Providing chromatograms of nice fresh standards is all very well, but real life is just a little bit different. Evaporation of more volatile components and biodegradation can paint quite a different picture. For example, even if the contaminant in your sample is diesel, the chromatogram may not always look exactly the same as a sample taken from your local pump, depending on the degree of degradation.
Some indication of biodegradation can be acquired by measuring the abundance of phytane and pristane – important biomarkers derived from the degradation of the chlorophyll molecule in the original plant material from which the crude oil was formed (many moons ago), and consequently from which the diesel was refined.

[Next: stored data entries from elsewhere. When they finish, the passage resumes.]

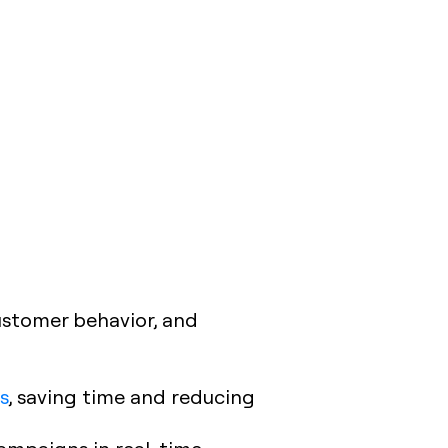
ustomer behavior, and
s
, saving time and reducing
campaigns in real-time.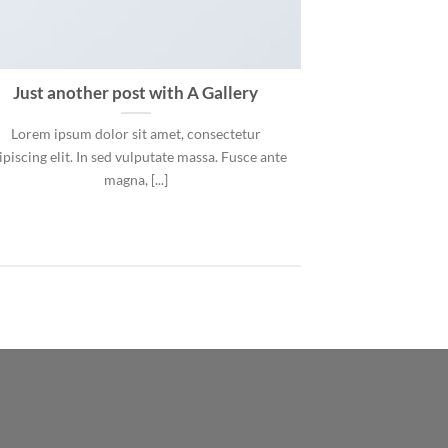
Just another post with A Gallery
Lorem ipsum dolor sit amet, consectetur
ipiscing elit. In sed vulputate massa. Fusce ante
magna, [...]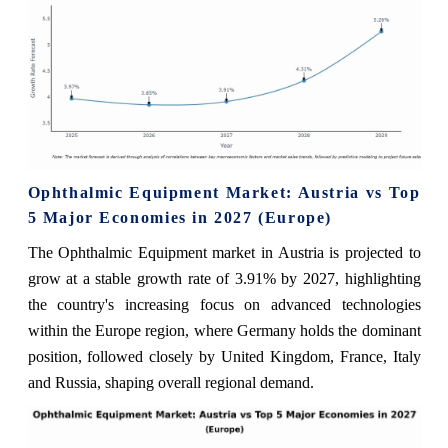
Ophthalmic Equipment Market: Austria vs Top
5 Major Economies in 2027 (Europe)
The Ophthalmic Equipment market in Austria is projected to
grow at a stable growth rate of 3.91% by 2027, highlighting
the country's increasing focus on advanced technologies
within the Europe region, where Germany holds the dominant
position, followed closely by United Kingdom, France, Italy
and Russia, shaping overall regional demand.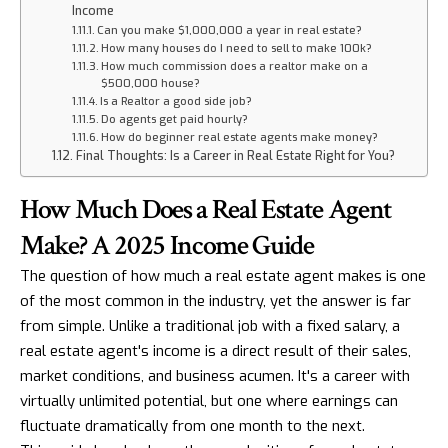
Income
Can you make $1,000,000 a year in real estate?
How many houses do I need to sell to make 100k?
How much commission does a realtor make on a
$500,000 house?
Is a Realtor a good side job?
Do agents get paid hourly?
How do beginner real estate agents make money?
Final Thoughts: Is a Career in Real Estate Right for You?
How Much Does a Real Estate Agent
Make? A 2025 Income Guide
The question of how much a real estate agent makes is one
of the most common in the industry, yet the answer is far
from simple. Unlike a traditional job with a fixed salary, a
real estate agent's income is a direct result of their sales,
market conditions, and business acumen. It's a career with
virtually unlimited potential, but one where earnings can
fluctuate dramatically from one month to the next.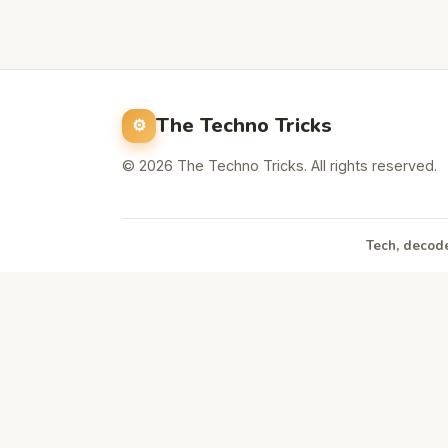
The Techno Tricks
© 2026 The Techno Tricks. All rights reserved.
Tech, decode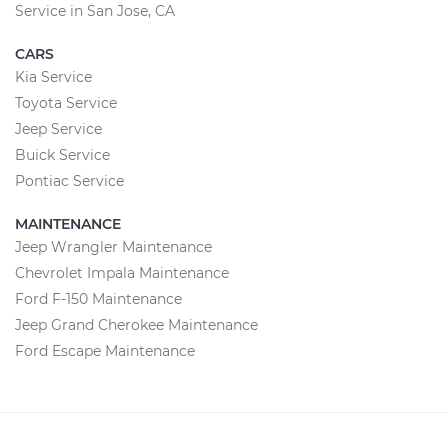
Service in San Jose, CA
CARS
Kia Service
Toyota Service
Jeep Service
Buick Service
Pontiac Service
MAINTENANCE
Jeep Wrangler Maintenance
Chevrolet Impala Maintenance
Ford F-150 Maintenance
Jeep Grand Cherokee Maintenance
Ford Escape Maintenance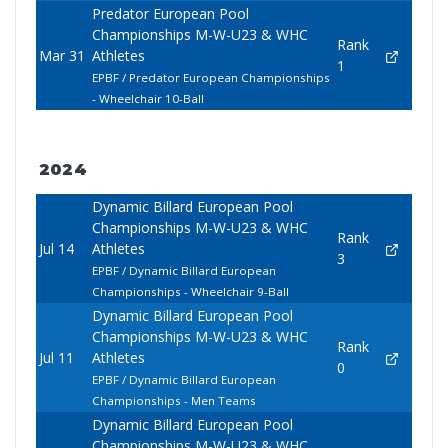
Predator European Pool
Championships M-W-U23 & WHC
Rank
Mar 31
Athletes
1
EPBF / Predator European Championships
- Wheelchair 10-Ball
2024
Dynamic Billard European Pool
Championships M-W-U23 & WHC
Rank
Jul 14
Athletes
3
EPBF / Dynamic Billard European
Championships - Wheelchair 9-Ball
Dynamic Billard European Pool
Championships M-W-U23 & WHC
Rank
Jul 11
Athletes
0
EPBF / Dynamic Billard European
Championships - Men Teams
Dynamic Billard European Pool
Championships M-W-U23 & WHC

The above techniques will estimate the amount of pollution from petroleum hydrocarbons, normally by calibrating against the closest match of standard (e.g. if the sample chromatogram looks like diesel, a set of various diesel standards will be run to quantify against), but this approach has its limitations. Toxicological data is normally most readily available for single compounds rather than mixtures (as would make up diesel). For this reason, modern risk assessment models often require TPH analysis to be split into groups depending on the carbon chain length.
Petroleum hydrocarbon analysis is only one example of the various ways there are of analysing for what can be perceived by the uninitiated as a single entity (and indeed very often appearing as such on a Bill of Quantities). Get the advice of your analytical laboratory prior to commissioning a project (however large or small) – talking to analytical chemists will help to ensure that the maximum amount of meaningful analytical data will be squeezed out of a finite budget.